WORK INSTRUCTIONS: Give the tally of lines in the listing that include "positive". No other words belong in the answer.

══════

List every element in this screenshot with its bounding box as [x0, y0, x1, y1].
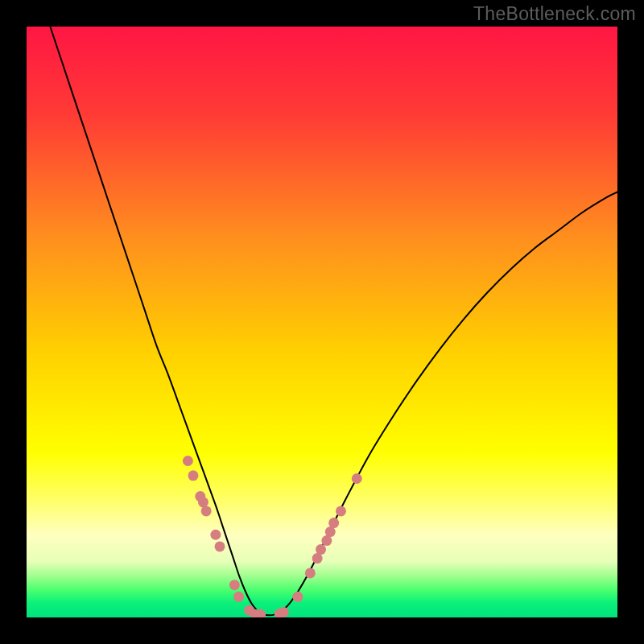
marker-point — [215, 541, 225, 551]
marker-point — [316, 544, 326, 555]
marker-point — [229, 580, 240, 590]
chart-frame: TheBottleneck.com — [0, 0, 644, 644]
marker-point — [336, 506, 346, 516]
marker-point — [188, 470, 198, 481]
watermark-text: TheBottleneck.com — [473, 3, 636, 25]
highlighted-points — [183, 456, 362, 617]
marker-point — [198, 497, 208, 507]
marker-point — [210, 530, 221, 540]
marker-point — [279, 607, 289, 617]
marker-point — [352, 473, 362, 484]
plot-svg — [27, 27, 617, 617]
marker-point — [201, 506, 212, 516]
marker-point — [292, 592, 303, 602]
marker-point — [183, 456, 193, 466]
plot-area — [27, 27, 617, 617]
marker-point — [328, 518, 339, 528]
marker-point — [305, 568, 316, 578]
marker-point — [233, 592, 244, 602]
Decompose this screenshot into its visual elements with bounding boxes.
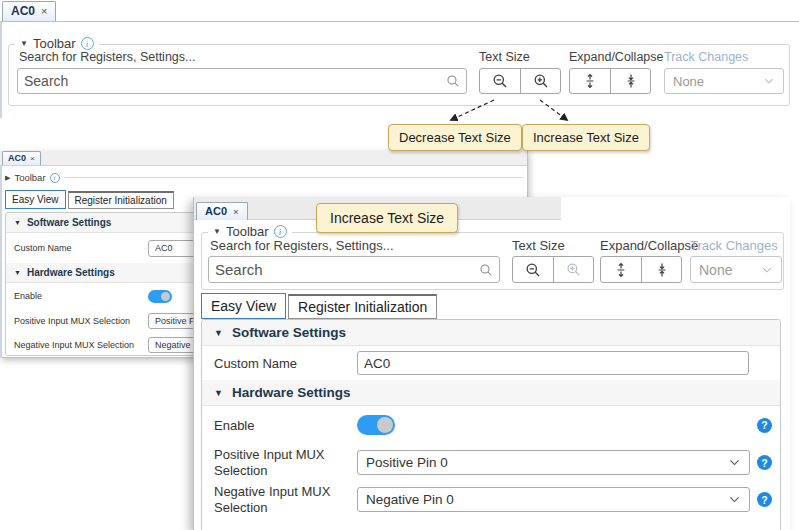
expanded-triangle-icon: ▼ — [214, 388, 223, 398]
search-label: Search for Registers, Settings... — [19, 50, 195, 64]
view-tabs: Easy View Register Initialization — [5, 190, 174, 209]
close-icon[interactable]: × — [30, 154, 35, 163]
large-window: AC0 × Increase Text Size ▼ Toolbar i Sea… — [193, 197, 790, 530]
expanded-triangle-icon: ▼ — [213, 227, 221, 236]
tab-ac0[interactable]: AC0 × — [2, 1, 56, 21]
info-icon[interactable]: i — [81, 37, 94, 50]
search-box — [17, 68, 467, 94]
negative-mux-select[interactable]: Negative Pin 0 — [357, 487, 750, 512]
expand-all-button[interactable] — [570, 69, 610, 93]
search-label: Search for Registers, Settings... — [210, 238, 394, 253]
decrease-text-size-button[interactable] — [480, 69, 520, 93]
tab-ac0-large[interactable]: AC0 × — [196, 202, 248, 220]
tooltip-increase-text-size: Increase Text Size — [522, 124, 650, 151]
positive-mux-row: Positive Input MUX Selection Positive Pi… — [202, 444, 780, 481]
close-icon[interactable]: × — [233, 206, 239, 217]
expand-collapse-button-group — [569, 68, 651, 94]
toggle-knob — [161, 292, 170, 301]
custom-name-label: Custom Name — [14, 243, 72, 253]
tab-register-initialization[interactable]: Register Initialization — [68, 191, 174, 209]
toolbar-section: ▼ Toolbar i Search for Registers, Settin… — [8, 44, 790, 106]
expanded-triangle-icon: ▼ — [14, 219, 21, 226]
toolbar-section: ▼ Toolbar i Search for Registers, Settin… — [201, 232, 784, 290]
toolbar-section-collapsed[interactable]: ▶ Toolbar i — [5, 172, 523, 183]
window-left-edge — [0, 166, 2, 358]
collapsed-triangle-icon: ▶ — [5, 174, 10, 182]
section-title: Software Settings — [27, 217, 111, 228]
expand-icon — [613, 262, 629, 278]
tab-title: AC0 — [8, 153, 26, 163]
hardware-settings-header[interactable]: ▼ Hardware Settings — [202, 380, 780, 406]
chevron-down-icon — [728, 456, 741, 469]
toolbar-section-title: Toolbar — [226, 224, 269, 239]
chevron-down-icon — [763, 75, 775, 87]
toolbar-section-title: Toolbar — [33, 36, 76, 51]
custom-name-label: Custom Name — [214, 356, 297, 371]
tab-register-initialization[interactable]: Register Initialization — [288, 294, 437, 319]
help-icon[interactable]: ? — [757, 418, 772, 433]
track-changes-select[interactable]: None — [690, 256, 782, 283]
text-size-button-group — [479, 68, 561, 94]
collapse-all-button[interactable] — [641, 257, 681, 282]
collapse-all-button[interactable] — [610, 69, 650, 93]
large-window-tabbar: AC0 × — [194, 197, 790, 220]
increase-text-size-button[interactable] — [520, 69, 560, 93]
search-input[interactable] — [18, 73, 446, 89]
top-window: AC0 × ▼ Toolbar i Search for Registers, … — [0, 0, 799, 120]
view-tabs: Easy View Register Initialization — [201, 293, 437, 319]
help-icon[interactable]: ? — [757, 492, 772, 507]
positive-mux-label: Positive Input MUX Selection — [214, 447, 346, 479]
expand-collapse-label: Expand/Collapse — [600, 238, 698, 253]
expand-all-button[interactable] — [601, 257, 641, 282]
expand-collapse-button-group — [600, 256, 682, 283]
tooltip-decrease-text-size: Decrease Text Size — [388, 124, 522, 151]
chevron-down-icon — [761, 264, 773, 276]
legend-rule — [64, 177, 523, 178]
expanded-triangle-icon: ▼ — [214, 328, 223, 338]
text-size-label: Text Size — [479, 50, 530, 64]
search-input[interactable] — [209, 261, 479, 278]
small-window-tabbar: AC0 × — [0, 150, 527, 166]
track-changes-label: Track Changes — [690, 238, 778, 253]
easy-view-content: ▼ Software Settings Custom Name ▼ Hardwa… — [201, 319, 781, 530]
positive-mux-label: Positive Input MUX Selection — [14, 316, 130, 326]
increase-text-size-button[interactable] — [553, 257, 593, 282]
window-left-edge — [0, 22, 2, 118]
toggle-knob — [377, 417, 393, 433]
enable-row: Enable ? — [202, 406, 780, 444]
positive-mux-select[interactable]: Positive Pin 0 — [357, 450, 750, 475]
negative-mux-label: Negative Input MUX Selection — [14, 340, 134, 350]
help-icon[interactable]: ? — [757, 455, 772, 470]
toolbar-section-header[interactable]: ▼ Toolbar i — [208, 224, 292, 239]
negative-mux-value: Negative Pin 0 — [366, 492, 454, 507]
tab-ac0-small[interactable]: AC0 × — [2, 151, 41, 165]
tooltip-increase-text-size-large: Increase Text Size — [316, 203, 458, 233]
software-settings-header[interactable]: ▼ Software Settings — [202, 320, 780, 346]
toolbar-section-header[interactable]: ▼ Toolbar i — [15, 36, 99, 51]
tab-title: AC0 — [11, 4, 35, 18]
decrease-text-size-button[interactable] — [513, 257, 553, 282]
custom-name-input[interactable] — [357, 351, 749, 375]
enable-toggle[interactable] — [148, 290, 172, 303]
expanded-triangle-icon: ▼ — [14, 269, 21, 276]
enable-toggle[interactable] — [357, 415, 395, 435]
tab-title: AC0 — [205, 205, 227, 217]
search-icon — [446, 74, 460, 88]
zoom-in-icon — [566, 262, 581, 277]
close-icon[interactable]: × — [41, 5, 47, 17]
chevron-down-icon — [728, 493, 741, 506]
enable-label: Enable — [214, 418, 254, 433]
info-icon[interactable]: i — [50, 173, 60, 183]
tab-easy-view[interactable]: Easy View — [201, 293, 286, 319]
top-window-tabbar: AC0 × — [0, 0, 799, 22]
track-changes-label: Track Changes — [664, 50, 748, 64]
track-changes-value: None — [699, 262, 732, 278]
custom-name-row: Custom Name — [202, 346, 780, 380]
toolbar-section-title: Toolbar — [14, 172, 45, 183]
text-size-label: Text Size — [512, 238, 565, 253]
track-changes-select[interactable]: None — [664, 68, 784, 94]
tab-easy-view[interactable]: Easy View — [5, 190, 66, 209]
info-icon[interactable]: i — [274, 225, 287, 238]
negative-mux-row: Negative Input MUX Selection Negative Pi… — [202, 481, 780, 518]
zoom-out-icon — [525, 262, 541, 278]
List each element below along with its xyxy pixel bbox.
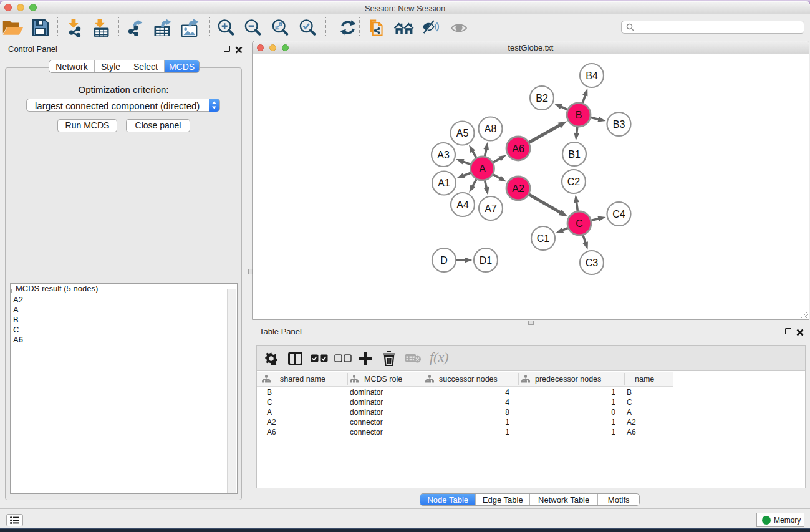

══════

ANSWER TO THE PROBLEM: 4